Shanklish (شنكليش shanklīsh or شنغليش shanghlīsh), also known as chancliche, shinklish, shankleesh, sorke, sürke, or eddesh, is a type of cow or sheep milk cheese in Levantine cuisine.

==Name==

The origins of the name are not currently traceable; some hypothesize that it is of Turkish origin.

The word is attested in Arabic as early as the 19th century; an 1898 dictionary by Lebanese author Rasheed Atiyya defined shanklish as "thick sour milk".

==Preparation==

Shanklish is made by curdling yogurt, straining it, and fermenting it. It is typically formed into balls of approximately 6 cm diameter, often covered in za'atar and Aleppo pepper, and then aged and dried.

The most common spice is thyme, which gives the cheese an appearance somewhat resembling a rum ball. Shanklish is also sold in much smaller balls or in an unformed state.

In Egypt, shanklish is made by fermenting areesh cheese, usually called mesh.

==Consumption==

Shanklish varies greatly in its texture and flavour. Fresh cheeses have a soft texture and mild flavour; those dried and aged for a longer period become progressively harder and can acquire an extremely pungent odour and flavour. To make spicier cheeses, spices such as aniseed and chilli can be mixed in before the cheese is formed into balls. Spicy shanklish are often covered in chilli, especially in Syria, thus appear red.
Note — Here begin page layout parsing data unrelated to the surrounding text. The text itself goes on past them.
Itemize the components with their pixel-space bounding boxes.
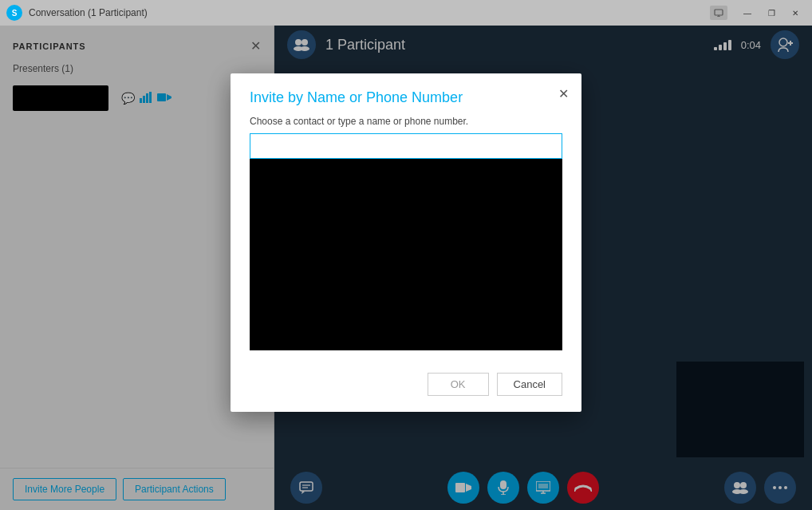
- modal-cancel-button[interactable]: Cancel: [497, 373, 562, 396]
- minimize-button[interactable]: —: [737, 5, 758, 21]
- title-bar: S Conversation (1 Participant) — ❐ ✕: [0, 0, 812, 26]
- window-controls: — ❐ ✕: [737, 5, 806, 21]
- close-button[interactable]: ✕: [785, 5, 806, 21]
- modal-overlay: Invite by Name or Phone Number ✕ Choose …: [0, 26, 812, 510]
- modal-footer: OK Cancel: [231, 363, 581, 412]
- svg-rect-0: [715, 10, 723, 15]
- modal-body: Choose a contact or type a name or phone…: [231, 113, 581, 363]
- title-bar-extra-icons: [710, 6, 727, 20]
- modal-title: Invite by Name or Phone Number: [250, 89, 562, 106]
- modal-description: Choose a contact or type a name or phone…: [250, 116, 562, 127]
- invite-modal: Invite by Name or Phone Number ✕ Choose …: [231, 73, 581, 412]
- contacts-list: [250, 159, 562, 350]
- screen-icon: [710, 6, 727, 20]
- modal-ok-button[interactable]: OK: [428, 373, 489, 396]
- invite-search-input[interactable]: [250, 133, 562, 159]
- app-logo: S: [6, 5, 22, 21]
- modal-close-button[interactable]: ✕: [558, 86, 569, 101]
- window-title: Conversation (1 Participant): [29, 7, 148, 18]
- maximize-button[interactable]: ❐: [761, 5, 782, 21]
- modal-header: Invite by Name or Phone Number ✕: [231, 73, 581, 113]
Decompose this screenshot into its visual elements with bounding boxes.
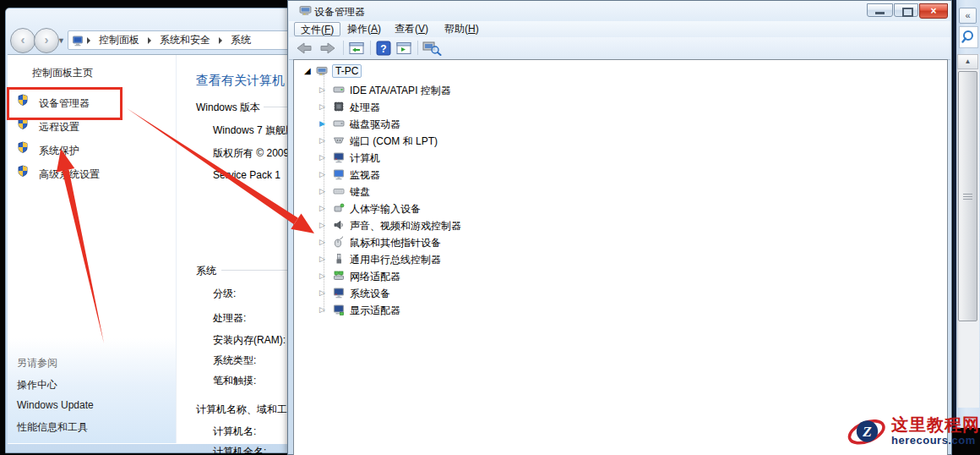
collapsed-arrow-icon[interactable]: ▷ [319, 254, 329, 264]
watermark-logo-icon: Z [847, 408, 888, 455]
help-button[interactable]: ? [375, 41, 392, 56]
sidebar-item-system-protection[interactable]: 系统保护 [39, 144, 79, 158]
collapsed-arrow-icon[interactable]: ▷ [319, 203, 329, 213]
collapsed-arrow-icon[interactable]: ▷ [319, 237, 329, 247]
sidebar-item-control-panel-home[interactable]: 控制面板主页 [32, 66, 93, 80]
collapsed-arrow-icon[interactable]: ▷ [319, 135, 329, 145]
tree-item-label[interactable]: 通用串行总线控制器 [350, 253, 441, 267]
rating-label: 分级: [213, 287, 236, 301]
windows-version-header: Windows 版本 [196, 101, 260, 115]
sidebar-item-action-center[interactable]: 操作中心 [17, 378, 57, 392]
tree-item-label[interactable]: 监视器 [350, 168, 380, 183]
keyboard-icon [333, 185, 345, 197]
ports-icon [333, 134, 345, 146]
collapse-chevron-button[interactable]: « [959, 8, 977, 24]
pen-touch-label: 笔和触摸: [213, 374, 256, 388]
computer-name-label: 计算机名: [213, 425, 256, 439]
back-toolbar-button[interactable] [296, 41, 313, 56]
menu-help[interactable]: 帮助(H) [438, 22, 485, 36]
tree-item-label[interactable]: 键盘 [350, 185, 370, 200]
collapsed-arrow-icon[interactable]: ▷ [319, 169, 329, 179]
collapsed-arrow-icon[interactable]: ▷ [319, 101, 329, 112]
usb-icon [333, 253, 345, 265]
breadcrumb-item-system[interactable]: 系统 [226, 33, 256, 47]
toolbar-separator [370, 41, 371, 55]
menu-file[interactable]: 文件(F) [294, 22, 340, 36]
copyright-text: 版权所有 © 2009 [213, 146, 289, 161]
tree-item-label[interactable]: 显示适配器 [350, 304, 400, 318]
system-section-header: 系统 [196, 264, 216, 278]
show-console-tree-button[interactable] [348, 41, 365, 56]
tree-item-label[interactable]: 声音、视频和游戏控制器 [350, 219, 461, 233]
collapsed-arrow-icon[interactable]: ▷ [319, 220, 329, 230]
minimize-icon [875, 12, 885, 14]
screenshot-stage: ‹ › ▼ 控制面板 系统和安全 系统 控制面板主页 设备管理器 远程设置 系统… [0, 0, 980, 455]
tree-item-label[interactable]: IDE ATA/ATAPI 控制器 [350, 84, 451, 98]
scan-for-hardware-changes-button[interactable] [422, 41, 443, 56]
uac-shield-icon [17, 165, 29, 177]
system-devices-icon [333, 287, 345, 299]
minimize-button[interactable] [867, 3, 893, 17]
collapsed-arrow-icon[interactable]: ▷ [319, 186, 329, 196]
menu-view[interactable]: 查看(V) [389, 22, 434, 36]
collapsed-arrow-icon[interactable]: ▷ [319, 85, 329, 95]
tree-item-label[interactable]: 人体学输入设备 [350, 202, 421, 217]
collapsed-arrow-icon[interactable]: ▷ [319, 288, 329, 298]
computer-root-icon [316, 65, 328, 77]
menu-action[interactable]: 操作(A) [341, 22, 387, 36]
tree-item-label[interactable]: 鼠标和其他指针设备 [350, 236, 441, 250]
forward-toolbar-button[interactable] [319, 41, 336, 56]
breadcrumb-item-system-security[interactable]: 系统和安全 [155, 33, 215, 47]
window-title: 设备管理器 [314, 5, 365, 19]
breadcrumb[interactable]: 控制面板 系统和安全 系统 [68, 30, 289, 50]
sidebar-item-remote-settings[interactable]: 远程设置 [39, 120, 79, 134]
toolbar-separator [417, 41, 418, 55]
tree-item-label[interactable]: 计算机 [350, 151, 380, 166]
hovered-arrow-icon[interactable]: ▶ [319, 118, 329, 129]
collapsed-arrow-icon[interactable]: ▷ [319, 271, 329, 281]
full-computer-name-label: 计算机全名: [213, 445, 266, 455]
watermark-site-name: 这里教程网 [891, 415, 980, 434]
collapsed-arrow-icon[interactable]: ▷ [319, 304, 329, 315]
expanded-arrow-icon[interactable]: ◢ [304, 66, 314, 76]
sidebar-item-windows-update[interactable]: Windows Update [17, 399, 94, 411]
tree-root-label[interactable]: T-PC [332, 64, 362, 78]
scrollbar-up-button[interactable]: ▲ [957, 54, 978, 69]
tree-item-label[interactable]: 网络适配器 [350, 270, 400, 284]
tree-item-label[interactable]: 系统设备 [350, 287, 390, 301]
windows-edition-text: Windows 7 旗舰版 [213, 123, 296, 138]
see-also-heading: 另请参阅 [17, 356, 57, 370]
collapsed-arrow-icon[interactable]: ▷ [319, 152, 329, 162]
hid-icon [333, 202, 345, 214]
device-tree-panel: ◢ T-PC ▷ IDE ATA/ATAPI 控制器 ▷ 处理器 ▶ 磁盘驱动器 [293, 59, 948, 455]
watermark-logo-letter: Z [862, 424, 872, 440]
menu-bar: 文件(F) 操作(A) 查看(V) 帮助(H) [289, 21, 950, 37]
device-manager-window: 设备管理器 × 文件(F) 操作(A) 查看(V) 帮助(H) ? ◢ [287, 0, 952, 455]
breadcrumb-separator-icon [219, 37, 222, 44]
breadcrumb-item-control-panel[interactable]: 控制面板 [94, 33, 144, 47]
tree-item-label[interactable]: 磁盘驱动器 [350, 118, 400, 132]
maximize-button[interactable] [894, 3, 918, 17]
tree-item-label[interactable]: 处理器 [350, 101, 380, 115]
tree-item-label[interactable]: 端口 (COM 和 LPT) [350, 134, 438, 149]
back-button[interactable]: ‹ [10, 28, 35, 53]
page-title: 查看有关计算机 [196, 73, 285, 89]
monitor-icon [333, 168, 345, 180]
sound-icon [333, 219, 345, 231]
forward-button[interactable]: › [34, 28, 59, 53]
system-type-label: 系统类型: [213, 354, 256, 368]
network-adapter-icon [333, 270, 345, 282]
processor-label: 处理器: [213, 311, 246, 326]
sidebar-item-performance-tools[interactable]: 性能信息和工具 [17, 420, 88, 435]
show-action-pane-button[interactable] [395, 41, 412, 56]
svg-text:?: ? [380, 43, 386, 55]
scrollbar-thumb[interactable] [958, 71, 977, 321]
sidebar-divider [176, 55, 177, 443]
recent-pages-chevron-icon[interactable]: ▼ [57, 36, 65, 45]
installed-ram-label: 安装内存(RAM): [213, 333, 286, 348]
search-box-edge[interactable] [959, 26, 978, 48]
display-adapter-icon [333, 304, 345, 315]
watermark: Z 这里教程网 herecours.com [847, 407, 980, 455]
sidebar-item-advanced-system-settings[interactable]: 高级系统设置 [39, 167, 100, 182]
close-button[interactable]: × [919, 3, 948, 19]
Shanklish from the Syrian coastal plain around Tartus and the adjoining northern Lebanese region of Akkar are considered particularly delectable; these tend to be hard, with a clean strong flavour and near-white colour.

Shanklish is generally eaten with finely-chopped tomato, onion and olive oil in a dish called shʿifurah, and often accompanied by araq. It is a common meze dish. Shanklish is also mashed up with eggs or in a pita with cucumbers, mint leaves and olive oil for breakfast.

==Culture==

The Guinness world record for heaviest piece of shanklish was set in 2008, in Syria, weighing over 200 kilograms.